Ask HN: Local LLM's

version_five · 2023-08-09T23:12:41

Llama.cpp and you can download one of the quantized models directly from "thebloke" on HF. I can't 100% vouch for it because I have no idea how it builds under linux on apple silicon, I'd be very interested to know if there are any issues and how well it uses the processor.

https://github.com/ggerganov/llama.cpp https://huggingface.co/TheBloke

You should be able to at least run the 7B and probably the 13B.

For reference, I can run the 7B just fine on my 2021 Lenovo laptop with 16GB ram (and ubuntu 20.04)

Ms-J · 2023-08-17T04:58:36

Thanks, yes I've seen someone else mention trying Llama.cpp. I'll see if I can set it up, I'm new to this and will look for a guide on how to use Llama.cpp and report back as if it builds and runs well on Apple Silicon. I think it would be a nice write up for the community as there isn't too much out there about Linux on AS in general.

Patrick_Devine · 2023-08-11T15:12:27

Ollama does work on Linux, it's just that we haven't (yet) made it work with GPUs other than Metal. We'll get there soon, but we're a small team and wanted to make sure everything was working well before adding more platforms.

You can build it yourself with `go build .` if you've cloned the repository.

Ms-J · 2023-08-17T04:54:41

This is great to know! Thanks for the update, I will take a look at the Linux version.

Ms-J · 2023-08-17T05:06:53

Thanks all for replying, I'm sorry I didn't realize that there were replies until now.
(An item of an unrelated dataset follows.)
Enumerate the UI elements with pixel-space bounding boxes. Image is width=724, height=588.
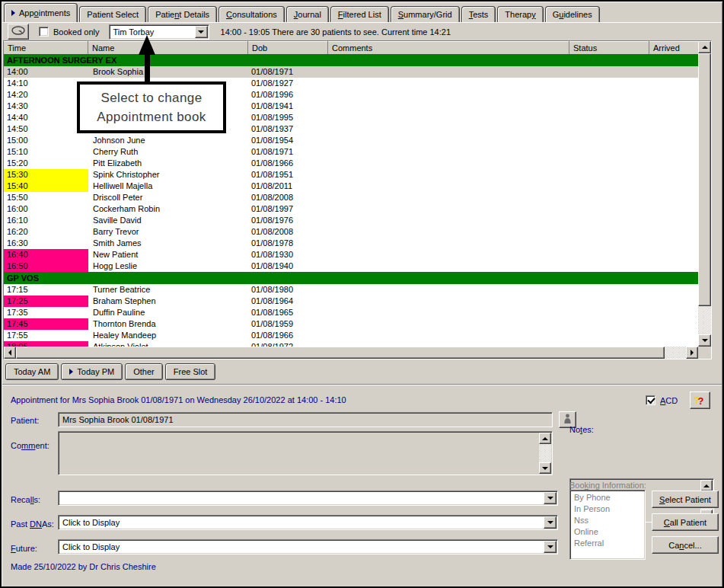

The advice is great and I'll see if I can get some of the models I referenced running under Linux now and will report back with a write up on how it was achieved if successful.

brucethemoose2 · 2023-08-10T03:39:25

Koboldcpp (a nice frontend for llama.cpp) is The Way.

You really want to run OSX though, as its not very fast without Metal (or Vulkan). Also, you need a relatively high memory M1 model to run the better llama variants.

Ms-J · 2023-08-17T04:59:52

I'll take a look into Koboldcpp, a frontend is always nice, thanks! I do have the max specs on this M1.

fsmv · 2023-08-10T03:22:07

I believe to get the M1 efficiency for LLMs they use the Metal API which I don't think will work on Linux. You may have to dual boot to use it for ML.

gorenb · 2023-08-10T02:52:38

I use Ubuntu only on my computer, and Oobagooba text generation web ui really helped. I hope this helps you!

Ms-J · 2023-08-17T05:04:38

I've seen this mentioned in some guides I have read (I believe this is the one you are referencing: https://github.com/oobabooga/text-generation-webui) and will definitely look into it, thanks!

smoldesu · 2023-08-09T22:48:01

There shouldn't be any real roadblocks in your setup. If you can find an inferencing tool with ARM support, you should be good to go.

Ms-J · 2023-08-17T05:00:59

Do you have any suggestions? I'm new to using LLM's in general, thanks.